──────── Records to use ────────

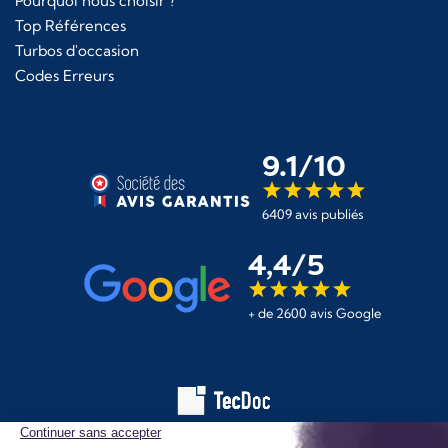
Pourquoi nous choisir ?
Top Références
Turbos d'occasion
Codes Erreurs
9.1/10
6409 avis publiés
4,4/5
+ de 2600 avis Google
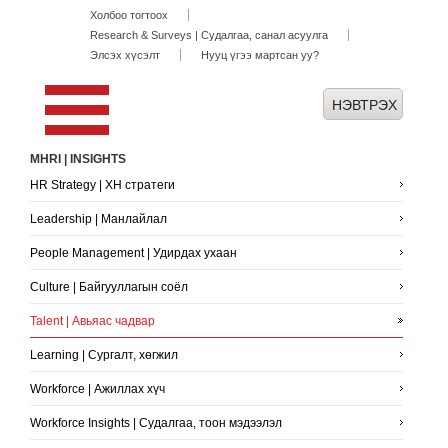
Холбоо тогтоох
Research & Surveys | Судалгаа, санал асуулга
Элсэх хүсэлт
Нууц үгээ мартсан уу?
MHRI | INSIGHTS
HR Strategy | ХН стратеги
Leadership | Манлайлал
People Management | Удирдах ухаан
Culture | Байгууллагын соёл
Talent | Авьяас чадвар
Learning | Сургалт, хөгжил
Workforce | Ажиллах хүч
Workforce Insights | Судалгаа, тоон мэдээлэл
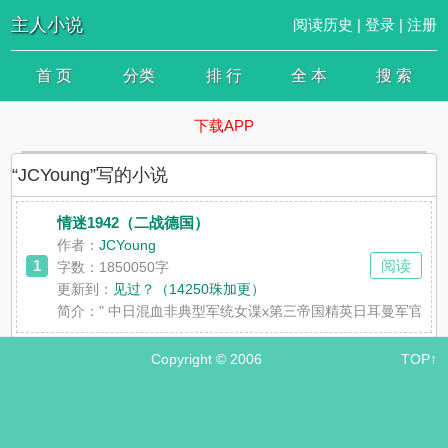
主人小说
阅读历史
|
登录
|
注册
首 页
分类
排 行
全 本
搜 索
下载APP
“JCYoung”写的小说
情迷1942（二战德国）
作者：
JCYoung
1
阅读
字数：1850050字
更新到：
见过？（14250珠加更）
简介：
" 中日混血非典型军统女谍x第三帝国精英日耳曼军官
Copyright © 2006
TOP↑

────────
──────── Records to use ────────

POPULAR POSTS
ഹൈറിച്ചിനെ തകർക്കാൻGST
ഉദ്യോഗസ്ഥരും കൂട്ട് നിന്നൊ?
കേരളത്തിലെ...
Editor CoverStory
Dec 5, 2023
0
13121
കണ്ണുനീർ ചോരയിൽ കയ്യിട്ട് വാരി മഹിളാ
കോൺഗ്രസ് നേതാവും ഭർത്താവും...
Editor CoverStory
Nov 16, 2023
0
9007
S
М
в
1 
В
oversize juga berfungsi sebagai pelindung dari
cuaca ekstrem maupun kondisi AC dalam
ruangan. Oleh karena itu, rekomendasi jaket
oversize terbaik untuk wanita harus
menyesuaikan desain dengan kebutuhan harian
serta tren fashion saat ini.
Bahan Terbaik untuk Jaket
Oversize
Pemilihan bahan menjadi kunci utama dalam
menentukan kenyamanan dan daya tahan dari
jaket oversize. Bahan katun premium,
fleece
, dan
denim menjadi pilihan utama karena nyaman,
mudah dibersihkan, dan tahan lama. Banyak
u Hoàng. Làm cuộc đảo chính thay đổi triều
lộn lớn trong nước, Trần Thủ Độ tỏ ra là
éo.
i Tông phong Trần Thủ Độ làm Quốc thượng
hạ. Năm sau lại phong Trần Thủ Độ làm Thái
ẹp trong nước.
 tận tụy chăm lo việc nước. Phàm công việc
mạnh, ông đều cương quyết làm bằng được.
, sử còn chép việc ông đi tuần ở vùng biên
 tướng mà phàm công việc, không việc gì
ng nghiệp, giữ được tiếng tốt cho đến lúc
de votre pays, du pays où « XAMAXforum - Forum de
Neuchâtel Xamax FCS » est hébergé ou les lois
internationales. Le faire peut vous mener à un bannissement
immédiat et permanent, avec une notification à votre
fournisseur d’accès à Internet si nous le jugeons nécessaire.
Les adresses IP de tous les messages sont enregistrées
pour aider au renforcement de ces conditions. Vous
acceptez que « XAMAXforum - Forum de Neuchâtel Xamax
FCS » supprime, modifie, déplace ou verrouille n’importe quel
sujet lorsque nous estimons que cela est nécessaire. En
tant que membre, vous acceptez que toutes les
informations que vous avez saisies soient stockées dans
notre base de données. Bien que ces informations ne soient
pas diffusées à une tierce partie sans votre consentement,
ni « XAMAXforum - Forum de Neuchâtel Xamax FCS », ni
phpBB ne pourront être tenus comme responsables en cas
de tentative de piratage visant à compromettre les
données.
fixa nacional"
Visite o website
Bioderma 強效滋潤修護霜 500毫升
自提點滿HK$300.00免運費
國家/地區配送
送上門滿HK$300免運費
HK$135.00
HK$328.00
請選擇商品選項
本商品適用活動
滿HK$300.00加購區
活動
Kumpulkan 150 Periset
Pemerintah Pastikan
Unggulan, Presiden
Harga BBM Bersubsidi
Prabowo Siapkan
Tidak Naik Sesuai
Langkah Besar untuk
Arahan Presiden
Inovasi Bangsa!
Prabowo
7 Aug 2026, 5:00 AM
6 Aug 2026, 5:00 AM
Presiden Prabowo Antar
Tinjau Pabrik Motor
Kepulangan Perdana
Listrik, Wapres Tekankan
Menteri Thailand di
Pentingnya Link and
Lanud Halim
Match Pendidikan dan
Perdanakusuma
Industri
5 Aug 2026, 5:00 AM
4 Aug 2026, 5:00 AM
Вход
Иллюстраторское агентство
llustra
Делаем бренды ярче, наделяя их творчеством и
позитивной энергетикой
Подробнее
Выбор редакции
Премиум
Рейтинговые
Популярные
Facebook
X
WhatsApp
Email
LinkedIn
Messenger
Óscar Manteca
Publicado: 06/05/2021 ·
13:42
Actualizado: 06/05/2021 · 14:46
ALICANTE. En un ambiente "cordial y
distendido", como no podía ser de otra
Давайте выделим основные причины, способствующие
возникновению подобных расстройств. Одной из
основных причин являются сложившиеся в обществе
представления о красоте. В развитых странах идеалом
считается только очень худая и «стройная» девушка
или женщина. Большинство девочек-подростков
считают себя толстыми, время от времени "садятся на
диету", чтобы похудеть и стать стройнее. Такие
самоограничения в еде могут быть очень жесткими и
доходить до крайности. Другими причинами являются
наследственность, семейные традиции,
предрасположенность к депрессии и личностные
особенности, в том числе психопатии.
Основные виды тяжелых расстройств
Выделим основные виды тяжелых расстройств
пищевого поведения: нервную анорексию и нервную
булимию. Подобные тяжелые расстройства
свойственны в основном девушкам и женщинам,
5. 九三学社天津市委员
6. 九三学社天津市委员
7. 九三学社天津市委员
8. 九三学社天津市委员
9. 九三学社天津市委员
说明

────────
──────── Records to use ────────

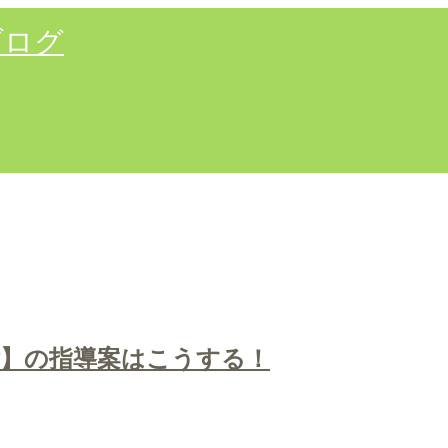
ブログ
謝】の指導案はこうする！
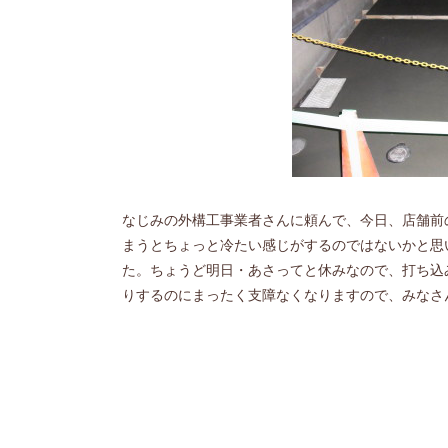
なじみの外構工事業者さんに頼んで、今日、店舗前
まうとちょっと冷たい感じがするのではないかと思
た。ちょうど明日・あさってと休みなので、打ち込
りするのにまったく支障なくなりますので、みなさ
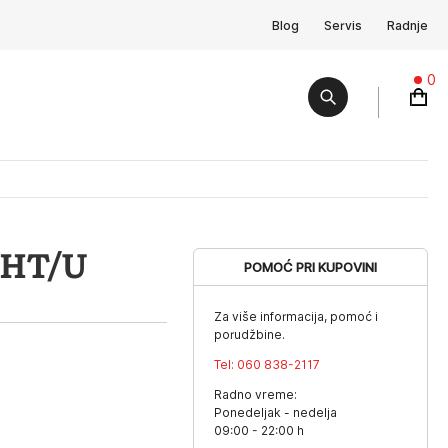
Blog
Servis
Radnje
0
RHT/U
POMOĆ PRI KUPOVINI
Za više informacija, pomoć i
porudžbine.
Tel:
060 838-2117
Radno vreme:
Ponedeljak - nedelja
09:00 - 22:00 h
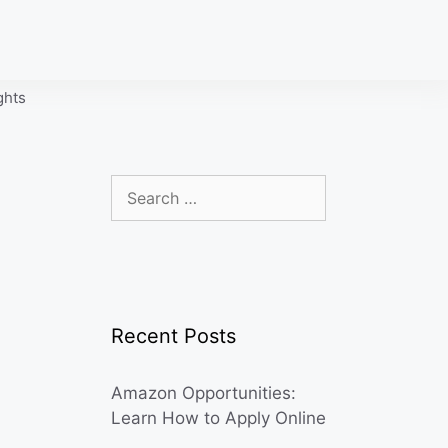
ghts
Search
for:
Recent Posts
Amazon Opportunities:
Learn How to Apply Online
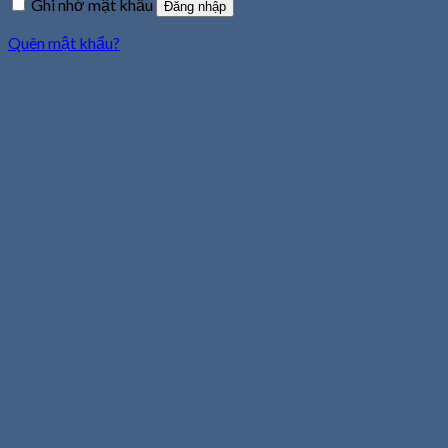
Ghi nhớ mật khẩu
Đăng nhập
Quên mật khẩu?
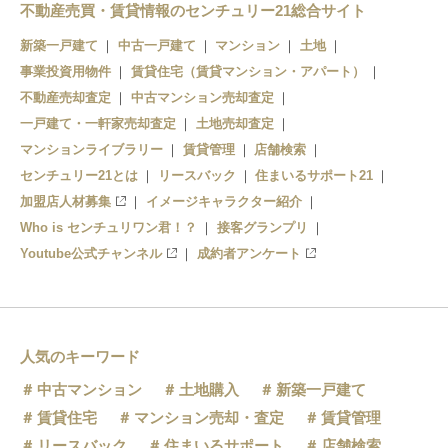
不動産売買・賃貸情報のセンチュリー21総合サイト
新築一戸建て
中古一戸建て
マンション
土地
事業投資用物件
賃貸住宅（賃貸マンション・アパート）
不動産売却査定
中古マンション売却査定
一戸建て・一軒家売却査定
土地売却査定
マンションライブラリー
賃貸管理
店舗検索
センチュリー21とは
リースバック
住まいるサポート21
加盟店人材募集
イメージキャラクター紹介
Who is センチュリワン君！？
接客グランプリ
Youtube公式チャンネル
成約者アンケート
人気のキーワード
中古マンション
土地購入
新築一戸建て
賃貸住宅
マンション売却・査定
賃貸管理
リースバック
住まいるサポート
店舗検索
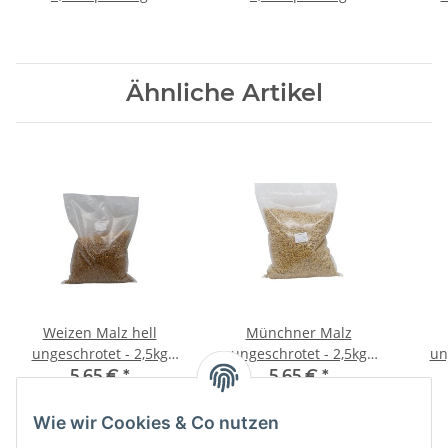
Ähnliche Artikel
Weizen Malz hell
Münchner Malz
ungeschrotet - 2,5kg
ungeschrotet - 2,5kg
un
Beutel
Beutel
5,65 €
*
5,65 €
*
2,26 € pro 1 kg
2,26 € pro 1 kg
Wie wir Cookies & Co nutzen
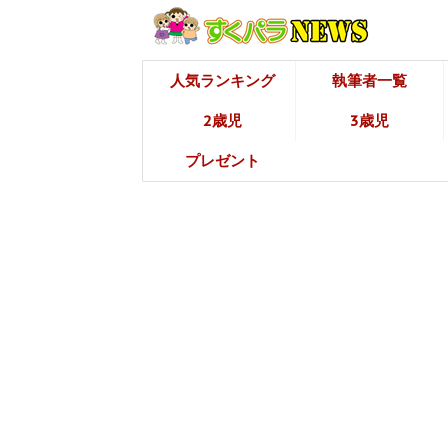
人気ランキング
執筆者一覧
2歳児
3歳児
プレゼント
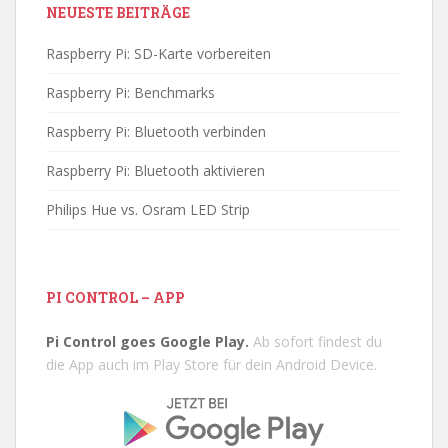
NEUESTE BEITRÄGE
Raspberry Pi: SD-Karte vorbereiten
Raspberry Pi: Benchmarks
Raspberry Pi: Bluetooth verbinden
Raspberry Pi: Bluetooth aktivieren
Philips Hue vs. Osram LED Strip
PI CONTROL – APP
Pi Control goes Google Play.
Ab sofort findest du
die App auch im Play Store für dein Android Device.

────────

◆ **What needs to be done**: Among the entries above, find the line with "Pourquoi nous choisir ?" and repeat exactly from there through the line with "Workforce | Ажиллах хүч", leaving out the pictures.

◆ **Finished task**:
Pourquoi nous choisir ?
Top Références
Turbos d'occasion
Codes Erreurs
9.1/10
6409 avis publiés
4,4/5
+ de 2600 avis Google
Холбоо тогтоох
Research & Surveys | Судалгаа, санал асуулга
Элсэх хүсэлт
Нууц үгээ мартсан уу?
MHRI | INSIGHTS
HR Strategy | ХН стратеги
Leadership | Манлайлал
People Management | Удирдах ухаан
Culture | Байгууллагын соёл
Talent | Авьяас чадвар
Learning | Сургалт, хөгжил
Workforce | Ажиллах хүч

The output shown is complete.